Various Artists
Ultra-Lounge Vol. 2 – Mambo Fever
(Capitol Capitol 32564)

The second installment in Capitol's Ultra-Lounge series was a no-brainer for the series producers: an all-mambo album spotlighting the cheesiest mambo-flavored pop hits in the Capitol vaults.

As expected, there are plenty of rapid-fire bongos and assorted Latin percussion tossed in every which way to augment the TV-Orchestra big band arrangements of most of the tracks, which, by the way, are not technically all mambo (there's some cha-cha in there as well as some rumba) but in the spirit of the shallowness this series represents we can let that slide.

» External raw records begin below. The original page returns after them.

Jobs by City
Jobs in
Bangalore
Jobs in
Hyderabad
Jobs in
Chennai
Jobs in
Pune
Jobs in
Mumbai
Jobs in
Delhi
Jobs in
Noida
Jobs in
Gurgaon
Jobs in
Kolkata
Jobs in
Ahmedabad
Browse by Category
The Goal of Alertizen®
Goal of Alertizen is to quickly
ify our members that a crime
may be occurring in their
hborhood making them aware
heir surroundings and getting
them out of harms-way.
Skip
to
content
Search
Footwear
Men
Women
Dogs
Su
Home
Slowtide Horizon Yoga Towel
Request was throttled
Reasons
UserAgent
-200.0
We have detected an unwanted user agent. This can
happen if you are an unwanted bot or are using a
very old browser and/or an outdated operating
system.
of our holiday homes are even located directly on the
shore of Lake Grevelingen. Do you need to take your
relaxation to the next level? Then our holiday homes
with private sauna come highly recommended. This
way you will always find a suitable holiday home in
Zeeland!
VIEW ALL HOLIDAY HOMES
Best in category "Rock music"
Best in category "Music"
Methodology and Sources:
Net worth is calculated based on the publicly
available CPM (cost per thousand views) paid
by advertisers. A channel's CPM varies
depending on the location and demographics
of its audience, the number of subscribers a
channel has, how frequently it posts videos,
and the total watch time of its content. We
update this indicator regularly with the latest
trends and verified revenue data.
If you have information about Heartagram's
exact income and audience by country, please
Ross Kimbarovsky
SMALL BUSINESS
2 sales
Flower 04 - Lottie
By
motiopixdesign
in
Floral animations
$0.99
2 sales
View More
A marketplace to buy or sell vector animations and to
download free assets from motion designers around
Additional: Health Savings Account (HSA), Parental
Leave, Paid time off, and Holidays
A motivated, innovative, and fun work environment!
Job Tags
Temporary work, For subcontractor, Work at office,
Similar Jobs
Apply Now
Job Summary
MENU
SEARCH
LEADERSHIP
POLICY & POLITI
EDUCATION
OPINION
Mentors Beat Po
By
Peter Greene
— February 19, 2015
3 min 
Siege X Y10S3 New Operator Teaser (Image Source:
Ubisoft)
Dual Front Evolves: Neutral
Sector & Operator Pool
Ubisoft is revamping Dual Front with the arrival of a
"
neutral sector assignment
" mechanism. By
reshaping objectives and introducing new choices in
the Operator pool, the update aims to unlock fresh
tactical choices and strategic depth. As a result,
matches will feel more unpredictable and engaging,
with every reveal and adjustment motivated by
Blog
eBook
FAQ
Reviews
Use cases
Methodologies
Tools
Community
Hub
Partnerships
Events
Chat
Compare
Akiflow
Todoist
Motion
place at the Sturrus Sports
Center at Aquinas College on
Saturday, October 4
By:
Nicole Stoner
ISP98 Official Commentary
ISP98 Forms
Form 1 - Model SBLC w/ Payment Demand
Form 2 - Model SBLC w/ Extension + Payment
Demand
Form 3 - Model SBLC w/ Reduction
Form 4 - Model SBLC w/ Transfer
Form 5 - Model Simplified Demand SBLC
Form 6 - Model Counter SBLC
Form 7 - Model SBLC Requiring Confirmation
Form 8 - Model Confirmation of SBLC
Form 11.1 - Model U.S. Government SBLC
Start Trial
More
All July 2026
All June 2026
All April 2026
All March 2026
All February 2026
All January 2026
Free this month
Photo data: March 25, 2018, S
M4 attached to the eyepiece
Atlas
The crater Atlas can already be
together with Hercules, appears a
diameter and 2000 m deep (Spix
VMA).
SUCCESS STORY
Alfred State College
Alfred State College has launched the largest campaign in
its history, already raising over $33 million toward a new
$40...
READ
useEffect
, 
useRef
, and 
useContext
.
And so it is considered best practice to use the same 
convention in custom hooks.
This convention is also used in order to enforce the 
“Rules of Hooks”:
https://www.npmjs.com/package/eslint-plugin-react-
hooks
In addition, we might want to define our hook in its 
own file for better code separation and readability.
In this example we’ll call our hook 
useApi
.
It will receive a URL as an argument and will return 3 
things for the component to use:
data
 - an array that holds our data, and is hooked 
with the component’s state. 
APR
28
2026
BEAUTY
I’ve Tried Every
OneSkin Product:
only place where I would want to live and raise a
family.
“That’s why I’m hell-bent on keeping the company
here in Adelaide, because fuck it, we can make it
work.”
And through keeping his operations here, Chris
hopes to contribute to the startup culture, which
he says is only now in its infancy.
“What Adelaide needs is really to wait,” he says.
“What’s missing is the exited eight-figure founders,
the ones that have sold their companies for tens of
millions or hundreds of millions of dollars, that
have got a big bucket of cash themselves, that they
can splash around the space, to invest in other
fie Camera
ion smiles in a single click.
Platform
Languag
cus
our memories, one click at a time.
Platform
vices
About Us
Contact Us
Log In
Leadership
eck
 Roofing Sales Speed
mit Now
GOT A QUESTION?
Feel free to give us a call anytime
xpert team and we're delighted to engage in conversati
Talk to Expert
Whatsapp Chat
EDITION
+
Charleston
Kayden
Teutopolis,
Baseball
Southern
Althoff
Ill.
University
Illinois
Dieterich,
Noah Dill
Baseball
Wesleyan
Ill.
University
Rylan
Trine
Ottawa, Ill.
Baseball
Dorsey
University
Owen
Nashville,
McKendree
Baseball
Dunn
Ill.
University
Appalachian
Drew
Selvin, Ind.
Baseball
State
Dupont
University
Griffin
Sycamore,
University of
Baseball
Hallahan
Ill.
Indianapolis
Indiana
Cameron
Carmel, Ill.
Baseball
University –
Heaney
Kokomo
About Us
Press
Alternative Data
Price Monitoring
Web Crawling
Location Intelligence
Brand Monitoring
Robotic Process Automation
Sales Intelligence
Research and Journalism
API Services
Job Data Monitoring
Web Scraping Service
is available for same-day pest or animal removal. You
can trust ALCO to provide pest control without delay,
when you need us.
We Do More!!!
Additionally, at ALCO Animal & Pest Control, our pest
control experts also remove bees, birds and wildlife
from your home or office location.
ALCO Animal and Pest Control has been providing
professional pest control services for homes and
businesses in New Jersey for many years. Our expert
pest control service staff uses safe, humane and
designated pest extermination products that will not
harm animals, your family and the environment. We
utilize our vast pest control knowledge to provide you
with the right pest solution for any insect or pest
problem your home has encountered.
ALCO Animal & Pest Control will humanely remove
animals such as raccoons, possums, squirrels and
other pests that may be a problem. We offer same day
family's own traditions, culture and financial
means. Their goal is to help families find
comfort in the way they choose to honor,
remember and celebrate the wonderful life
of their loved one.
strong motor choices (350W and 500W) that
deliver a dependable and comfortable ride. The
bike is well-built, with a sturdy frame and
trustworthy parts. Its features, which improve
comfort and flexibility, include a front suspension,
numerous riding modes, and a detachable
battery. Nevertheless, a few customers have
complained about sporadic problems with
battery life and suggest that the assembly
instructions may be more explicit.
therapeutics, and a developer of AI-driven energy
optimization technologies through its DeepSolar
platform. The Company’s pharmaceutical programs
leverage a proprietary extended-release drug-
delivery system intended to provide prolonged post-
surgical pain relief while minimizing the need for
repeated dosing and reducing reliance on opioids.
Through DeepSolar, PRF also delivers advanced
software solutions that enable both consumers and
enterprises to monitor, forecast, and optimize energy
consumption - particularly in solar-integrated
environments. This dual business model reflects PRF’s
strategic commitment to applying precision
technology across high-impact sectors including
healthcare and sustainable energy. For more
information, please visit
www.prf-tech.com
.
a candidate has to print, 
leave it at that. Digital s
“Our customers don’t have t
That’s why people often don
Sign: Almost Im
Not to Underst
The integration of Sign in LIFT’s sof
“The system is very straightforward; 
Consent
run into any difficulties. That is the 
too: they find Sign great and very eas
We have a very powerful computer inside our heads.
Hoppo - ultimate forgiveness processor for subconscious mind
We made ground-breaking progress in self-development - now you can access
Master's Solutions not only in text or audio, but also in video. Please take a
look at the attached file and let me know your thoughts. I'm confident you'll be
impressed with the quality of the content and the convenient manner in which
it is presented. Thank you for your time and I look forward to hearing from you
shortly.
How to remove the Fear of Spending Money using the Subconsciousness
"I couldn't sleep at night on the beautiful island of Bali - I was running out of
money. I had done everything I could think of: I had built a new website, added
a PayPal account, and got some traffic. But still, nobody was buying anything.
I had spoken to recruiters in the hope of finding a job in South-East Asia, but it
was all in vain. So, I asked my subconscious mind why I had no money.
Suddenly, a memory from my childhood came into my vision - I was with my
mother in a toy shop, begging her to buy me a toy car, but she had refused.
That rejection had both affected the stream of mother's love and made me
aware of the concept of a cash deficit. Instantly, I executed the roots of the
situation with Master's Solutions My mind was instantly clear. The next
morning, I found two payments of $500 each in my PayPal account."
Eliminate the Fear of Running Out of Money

The disc is incredibly bright and sunny, one of the more purely fun listens in the Ultra-Lounge catalog. Not watered-down jazz like many of the other volumes, this one is that purely American conception of Cuban music that permeated the American consciousness in the 50s and found its manifestation in "authentic" performers like Desi Arnaz.

Mambo Fever is split between "real" Cuban orchestras and American approximations, but the sound is virtually the same, as it's very much middle-America mambo. Some of the results are hilarious ("Hooray For Hollywood (Cha-Cha)," "Oink Oink Mambo"), others are just good (Dave Barbour's "Mambo Jambo"), still others are just bad ("Peter Gunn Mambo" … I simply do not understand the fascination with that song).

Most of the cuts are either funny-good or generically-good, plus there's some Yma Sumac thrown in for good measure ("Tiki Rari" and "Malambo #1").

There's not a great deal of variety to this stuff, but it's programmed well, with kitsch like "Way Down Yonder in New Orleans Mambo" kept away from "Glow Worm Cha-Cha-Cha" so as not to create a simple comedy album, and swank stuff like "Hernando's Hideaway" kept away from craziness like "Chihuahua."

So, a decent entry from a tired series. I'd say the two Christmas volumes are the only ones actually worth having, but if you must dive in, then this is as good an Ultra-Lounge as might be recommended. Oh, and while you're at it, why don't you get into "My So-Called Life?" After all, it MUST be 1994 … in your mind.